DIRECTIONS FOR THIS TASK: Wherever the word "target" shows up in the data, report the line it sits in.

SOURCE DATA:
= = = =

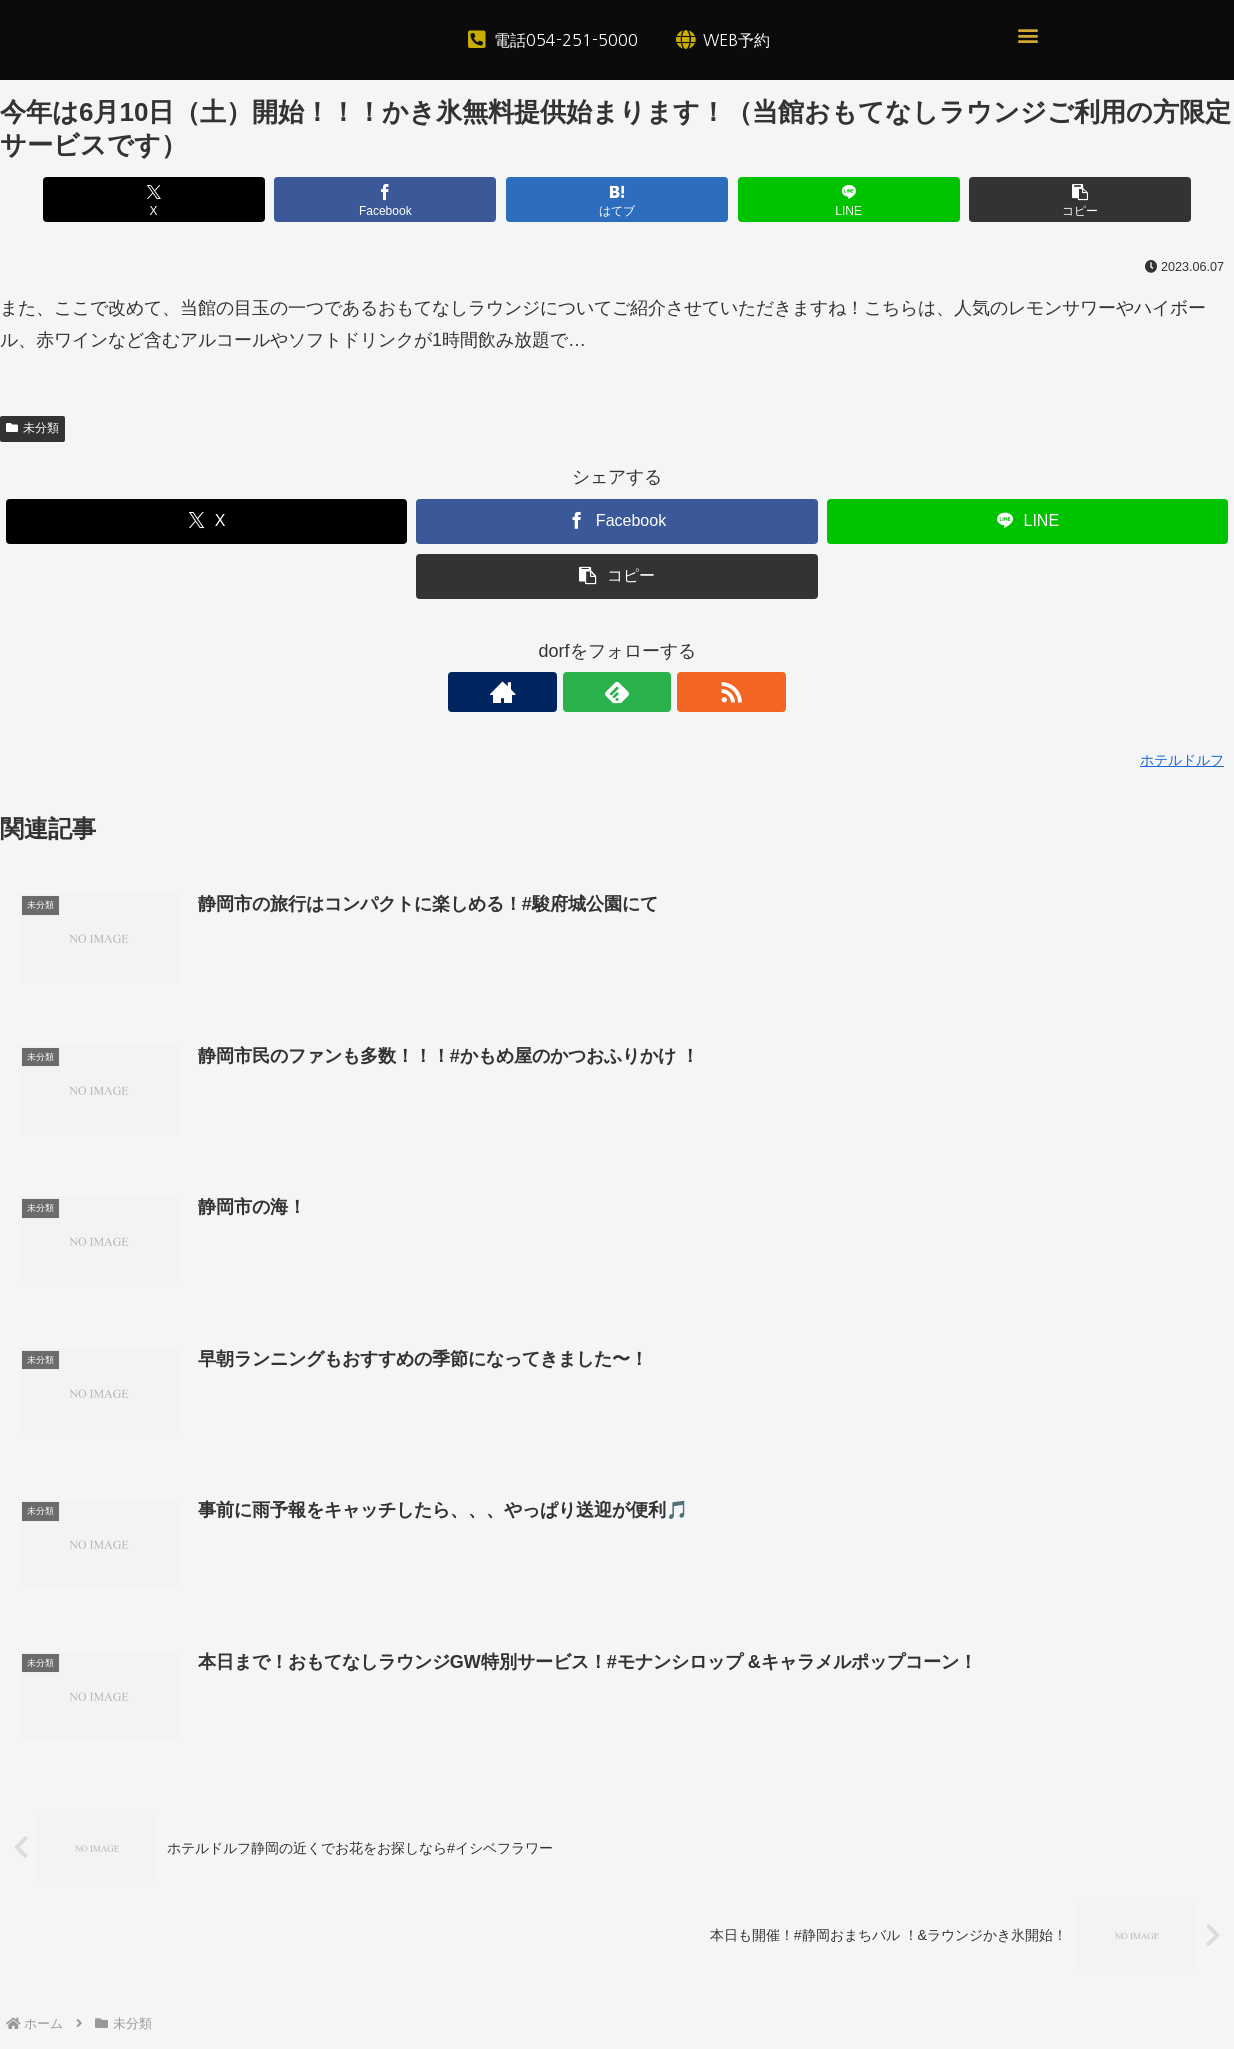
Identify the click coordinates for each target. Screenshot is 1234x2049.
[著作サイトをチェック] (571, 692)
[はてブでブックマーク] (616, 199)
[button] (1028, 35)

= = = =

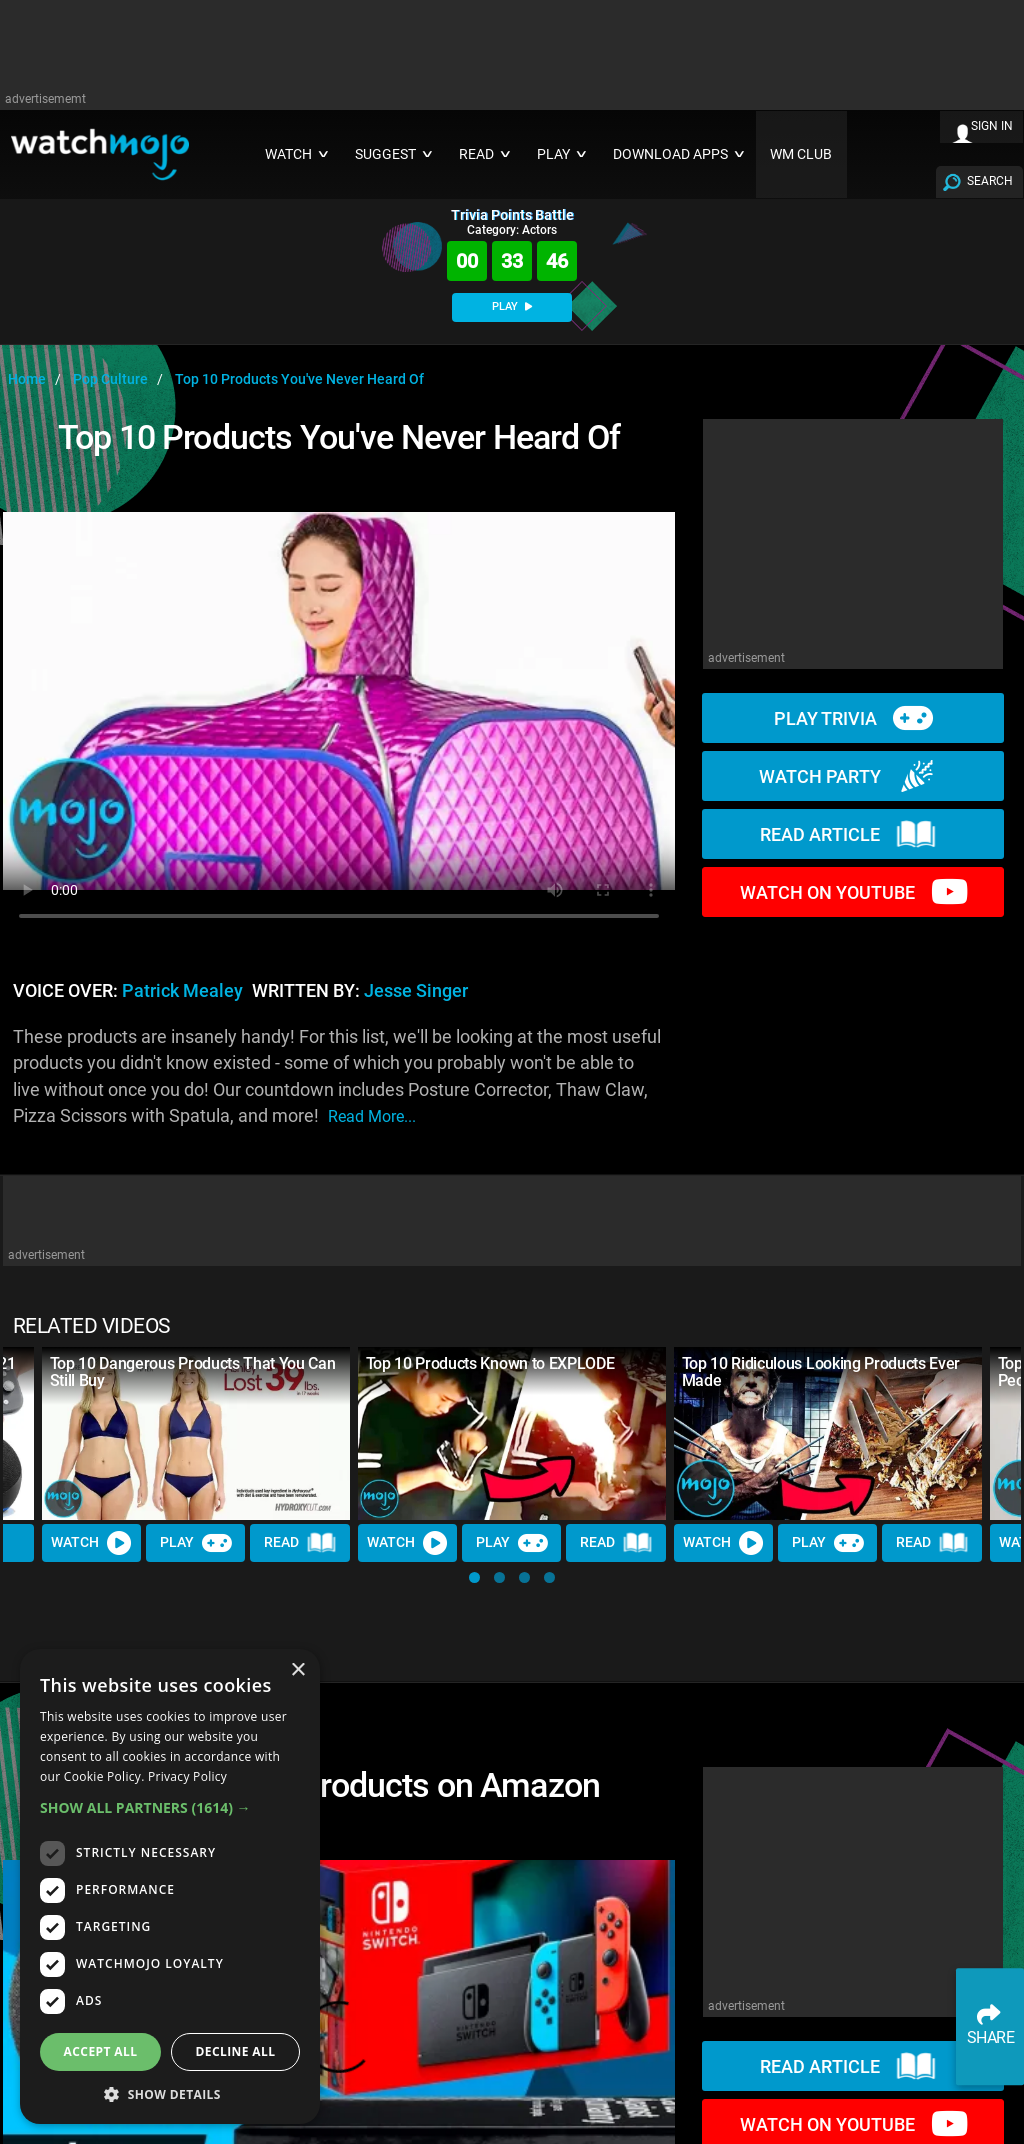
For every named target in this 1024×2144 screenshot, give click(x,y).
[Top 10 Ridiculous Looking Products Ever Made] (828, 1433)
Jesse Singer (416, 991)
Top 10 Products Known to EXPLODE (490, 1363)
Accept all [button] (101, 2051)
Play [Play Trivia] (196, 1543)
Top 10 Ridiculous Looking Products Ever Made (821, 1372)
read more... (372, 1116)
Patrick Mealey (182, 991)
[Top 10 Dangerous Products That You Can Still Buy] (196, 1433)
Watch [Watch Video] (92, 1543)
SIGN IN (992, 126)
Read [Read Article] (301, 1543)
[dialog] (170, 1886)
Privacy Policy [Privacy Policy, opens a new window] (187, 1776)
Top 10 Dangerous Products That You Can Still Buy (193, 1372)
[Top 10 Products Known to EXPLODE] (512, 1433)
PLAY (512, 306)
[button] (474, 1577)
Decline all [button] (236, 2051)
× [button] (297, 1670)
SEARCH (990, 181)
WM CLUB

= = = =

RESPONSE:
Identify the click coordinates for each target. Screenshot is 1234x2049.
For every named target in this 1024×2144 screenshot, give click(x,y).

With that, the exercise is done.